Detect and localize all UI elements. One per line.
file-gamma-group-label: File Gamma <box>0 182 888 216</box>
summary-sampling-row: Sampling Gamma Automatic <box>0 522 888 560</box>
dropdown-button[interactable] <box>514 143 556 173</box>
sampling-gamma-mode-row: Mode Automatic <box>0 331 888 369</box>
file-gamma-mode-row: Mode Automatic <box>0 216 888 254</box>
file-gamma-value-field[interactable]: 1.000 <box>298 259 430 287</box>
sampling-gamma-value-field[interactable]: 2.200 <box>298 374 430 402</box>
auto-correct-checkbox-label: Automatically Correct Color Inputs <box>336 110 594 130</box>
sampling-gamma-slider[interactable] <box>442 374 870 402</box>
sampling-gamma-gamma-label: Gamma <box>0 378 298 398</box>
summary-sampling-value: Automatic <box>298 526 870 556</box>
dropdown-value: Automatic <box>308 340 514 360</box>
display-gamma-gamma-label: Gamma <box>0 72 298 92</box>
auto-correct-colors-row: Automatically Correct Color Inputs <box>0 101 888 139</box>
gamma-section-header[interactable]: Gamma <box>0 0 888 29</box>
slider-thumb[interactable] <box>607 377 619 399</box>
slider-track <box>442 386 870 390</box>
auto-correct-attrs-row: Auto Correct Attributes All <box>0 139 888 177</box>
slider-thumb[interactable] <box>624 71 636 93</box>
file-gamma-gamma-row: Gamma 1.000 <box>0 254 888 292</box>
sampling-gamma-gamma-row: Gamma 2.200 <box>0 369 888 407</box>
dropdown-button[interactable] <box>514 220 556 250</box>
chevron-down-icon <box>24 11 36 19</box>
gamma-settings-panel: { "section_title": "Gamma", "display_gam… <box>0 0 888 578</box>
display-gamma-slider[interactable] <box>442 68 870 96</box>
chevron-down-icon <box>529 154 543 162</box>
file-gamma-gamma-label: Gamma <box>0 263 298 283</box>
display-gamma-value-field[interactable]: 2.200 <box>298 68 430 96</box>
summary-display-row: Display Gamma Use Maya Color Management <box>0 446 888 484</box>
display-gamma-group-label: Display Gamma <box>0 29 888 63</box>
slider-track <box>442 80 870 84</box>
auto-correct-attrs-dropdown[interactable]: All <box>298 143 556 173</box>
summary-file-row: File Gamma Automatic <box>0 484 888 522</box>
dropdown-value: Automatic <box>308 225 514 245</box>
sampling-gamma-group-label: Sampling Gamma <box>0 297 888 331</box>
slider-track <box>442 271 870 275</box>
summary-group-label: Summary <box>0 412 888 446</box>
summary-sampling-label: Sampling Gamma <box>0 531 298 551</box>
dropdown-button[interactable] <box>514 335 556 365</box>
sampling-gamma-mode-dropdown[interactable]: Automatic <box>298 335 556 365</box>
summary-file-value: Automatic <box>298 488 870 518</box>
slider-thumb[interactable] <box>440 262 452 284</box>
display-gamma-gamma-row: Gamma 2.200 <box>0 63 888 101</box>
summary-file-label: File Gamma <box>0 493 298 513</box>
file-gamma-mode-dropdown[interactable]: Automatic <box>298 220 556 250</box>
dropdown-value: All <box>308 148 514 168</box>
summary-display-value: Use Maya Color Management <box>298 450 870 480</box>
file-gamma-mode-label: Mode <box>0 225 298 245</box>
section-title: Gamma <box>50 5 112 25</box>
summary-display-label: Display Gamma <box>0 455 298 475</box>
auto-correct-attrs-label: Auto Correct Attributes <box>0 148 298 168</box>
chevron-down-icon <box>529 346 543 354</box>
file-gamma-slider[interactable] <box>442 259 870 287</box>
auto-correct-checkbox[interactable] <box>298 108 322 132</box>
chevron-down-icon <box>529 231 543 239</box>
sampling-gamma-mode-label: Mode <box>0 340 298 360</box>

- - -

## DESCRIPTION OF THE TASK
Within the records, the lines containing the string "Attributes" are to be counted and their number given without comment.

## RESPONSE BELOW
2